Passive income refers to any income stream that doesn’t require regular, hands-on management. In other words, you can make recurring money without having to put in a significant amount of work, energy or time.

The most common form of passive investing is the stock market. You buy a stock and then afterwards, do nothing more. Of course, there’s the initial investment in the stock, plus some initial research. But after that, investing in equities (stocks) is very much “hands-off.”

Passive real estate investing is accomplished when you buy real property or proportional shares of a real estate asset in exchange for a recurring income stream. Generally, passive real estate investing does not require you to engage directly with a property. In fact, in some scenarios the investor never actually views the property in person.

How to Invest in Real Estate for Passive Income

Whether you’re seeking direct or indirect in real estate investments, there are several ways to start small and grow a sizable income stream.

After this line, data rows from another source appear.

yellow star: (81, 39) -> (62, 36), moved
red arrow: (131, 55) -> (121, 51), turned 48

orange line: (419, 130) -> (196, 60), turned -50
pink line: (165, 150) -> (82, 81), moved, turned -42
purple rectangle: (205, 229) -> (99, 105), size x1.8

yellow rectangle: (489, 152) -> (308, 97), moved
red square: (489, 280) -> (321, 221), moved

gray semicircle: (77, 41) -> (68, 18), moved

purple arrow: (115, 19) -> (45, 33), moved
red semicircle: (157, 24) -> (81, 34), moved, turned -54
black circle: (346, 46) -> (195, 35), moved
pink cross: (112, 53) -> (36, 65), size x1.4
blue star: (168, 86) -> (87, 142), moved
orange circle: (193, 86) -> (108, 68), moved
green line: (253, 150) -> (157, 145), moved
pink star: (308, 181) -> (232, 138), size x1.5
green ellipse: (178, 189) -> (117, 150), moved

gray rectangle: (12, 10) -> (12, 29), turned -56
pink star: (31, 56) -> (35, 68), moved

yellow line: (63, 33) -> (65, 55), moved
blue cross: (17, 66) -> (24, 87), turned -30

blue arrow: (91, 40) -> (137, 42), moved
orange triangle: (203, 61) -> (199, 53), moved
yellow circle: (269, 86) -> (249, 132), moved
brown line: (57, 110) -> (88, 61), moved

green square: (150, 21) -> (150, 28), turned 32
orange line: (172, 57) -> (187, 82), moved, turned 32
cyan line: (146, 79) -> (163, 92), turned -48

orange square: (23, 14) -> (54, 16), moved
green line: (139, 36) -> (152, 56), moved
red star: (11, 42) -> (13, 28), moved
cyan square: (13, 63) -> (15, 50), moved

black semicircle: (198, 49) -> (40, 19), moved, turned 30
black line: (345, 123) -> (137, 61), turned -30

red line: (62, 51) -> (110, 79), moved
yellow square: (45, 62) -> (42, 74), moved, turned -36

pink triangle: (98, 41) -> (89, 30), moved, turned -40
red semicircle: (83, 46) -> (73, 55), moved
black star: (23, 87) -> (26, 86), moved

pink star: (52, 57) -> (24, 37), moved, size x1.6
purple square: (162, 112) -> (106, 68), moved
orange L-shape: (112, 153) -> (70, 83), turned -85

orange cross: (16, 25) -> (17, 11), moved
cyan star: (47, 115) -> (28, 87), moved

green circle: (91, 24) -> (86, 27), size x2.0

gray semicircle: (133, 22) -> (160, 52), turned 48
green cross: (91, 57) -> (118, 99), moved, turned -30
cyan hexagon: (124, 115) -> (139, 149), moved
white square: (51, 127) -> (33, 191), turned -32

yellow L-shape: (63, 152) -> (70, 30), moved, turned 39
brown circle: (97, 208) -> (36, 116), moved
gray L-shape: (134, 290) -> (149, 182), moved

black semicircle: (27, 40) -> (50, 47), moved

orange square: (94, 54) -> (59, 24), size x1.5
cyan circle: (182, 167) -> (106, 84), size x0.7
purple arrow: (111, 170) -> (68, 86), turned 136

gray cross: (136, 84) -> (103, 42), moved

1. Buy Fractional Shares of Real Estate

There are a variety of fantastic startups and real estate investment apps that connect real estate syndicates to investors who want to own real estate. Rather than buying entire properties, investors can buy fractional shares of one or more properties. Investors hope to receive monthly, quarterly or annual income distributions in exchange for taking on a portion of the acquisition cost and management fees.

Like many real estate investments, fractional shares are mostly illiquid. You can still sell your shares, but it’s not as easy as selling a stock.

Examples of fractional real estate platforms include Fundrise, Arrived and Realty Mogul.

2. Buy REITs

REITs allow you to invest in real estate without owning the physical real estate. A REIT may own various commercial or residential real estate developments – such as office buildings, retail spaces, apartments or warehouse space. REITs tend to pay high dividends, which makes them a common investment in retirement.

One advantage of REITs is that you can gain exposure to multiple sectors, which might provide great diversification. For example, you could invest specifically in multi-family REITs, commercial REITs, single family housing REITs or all of the above.

3. Buy a Rental Property

While not entirely passive, investing in a rental property is typically not difficult after the acquisition is complete. In other words, the ongoing management can be outsourced to a property manager which makes rental properties somewhat passive.

Rental properties have the potential to appreciate over time and your tenant will be paying your mortgage for you, which means your equity position will improve over the years. Plus, you can also choose to sell the property at a higher amount than the purchase price and avoid taxes by using a 1031 exchange.

Many experienced investors double down with the BRRRR method, which stands for Buy, Rehab, Rent, Refinance, and Repeat. This popular real estate investment strategy involves buying and flipping a distressed property, renting it out, and then cash-out refinancing it in order to fund further rental property investments.

Lastly, rental property have an ongoing, monthly return on investment which ensures a positive cash flow. You’ll be collecting rent from your tenants every month which will be more than the maintenance cost plus mortgage payment.

Other Forms of Passive Income

Passive income is the key to growing generational wealth. The average millionaire has about seven streams of income. Real estate is a relatively safe form of investing and is generally an asset that appreciates over time.

That being said, there are other forms of passive investing that many real estate and non-real estate investors use. The best option for you will depend on your individual circumstances, skills, and resources. Some popular options include:

  1. Investing in dividend-paying stocks or mutual funds, which can provide a steady stream of income on a regular basis.
  2. Creating and selling an informational product, such as an e-book or online course.
  3. Starting a dropshipping or affiliate marketing business, which can be run with minimal involvement once it is established.
  4. Investing in a peer-to-peer lending platform, which can provide a steady return on investment.
  5. Investing in small businesses or startups directly or indirectly through syndicates.

It’s worth noting that investing in any of the above options may require an upfront investment, and there are no guarantees of returns, so it’s important to do your research and seek advice before making any investment decisions.